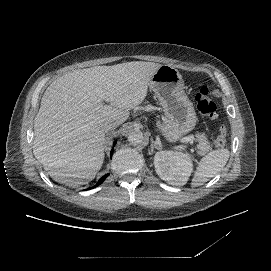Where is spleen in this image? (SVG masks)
<instances>
[{"label":"spleen","mask_w":271,"mask_h":271,"mask_svg":"<svg viewBox=\"0 0 271 271\" xmlns=\"http://www.w3.org/2000/svg\"><path fill=\"white\" fill-rule=\"evenodd\" d=\"M230 156L228 149L213 150L201 159L198 163L194 177L192 179V186L197 187L203 185L214 177L226 165Z\"/></svg>","instance_id":"obj_1"}]
</instances>
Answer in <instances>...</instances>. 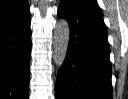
········
- [EXERCISE DESCRIPTION]: Would you please repeat each record exactly? Leave the pictures out.

- [COMPLETED EXERCISE]:
Where is spleen in this image? (SVG masks)
<instances>
[{"label":"spleen","mask_w":271,"mask_h":271,"mask_svg":"<svg viewBox=\"0 0 271 271\" xmlns=\"http://www.w3.org/2000/svg\"><path fill=\"white\" fill-rule=\"evenodd\" d=\"M230 156L228 149L213 150L201 159L198 163L194 177L192 179V186L197 187L203 185L214 177L226 165Z\"/></svg>","instance_id":"obj_1"}]
</instances>
Answer in <instances>...</instances>. 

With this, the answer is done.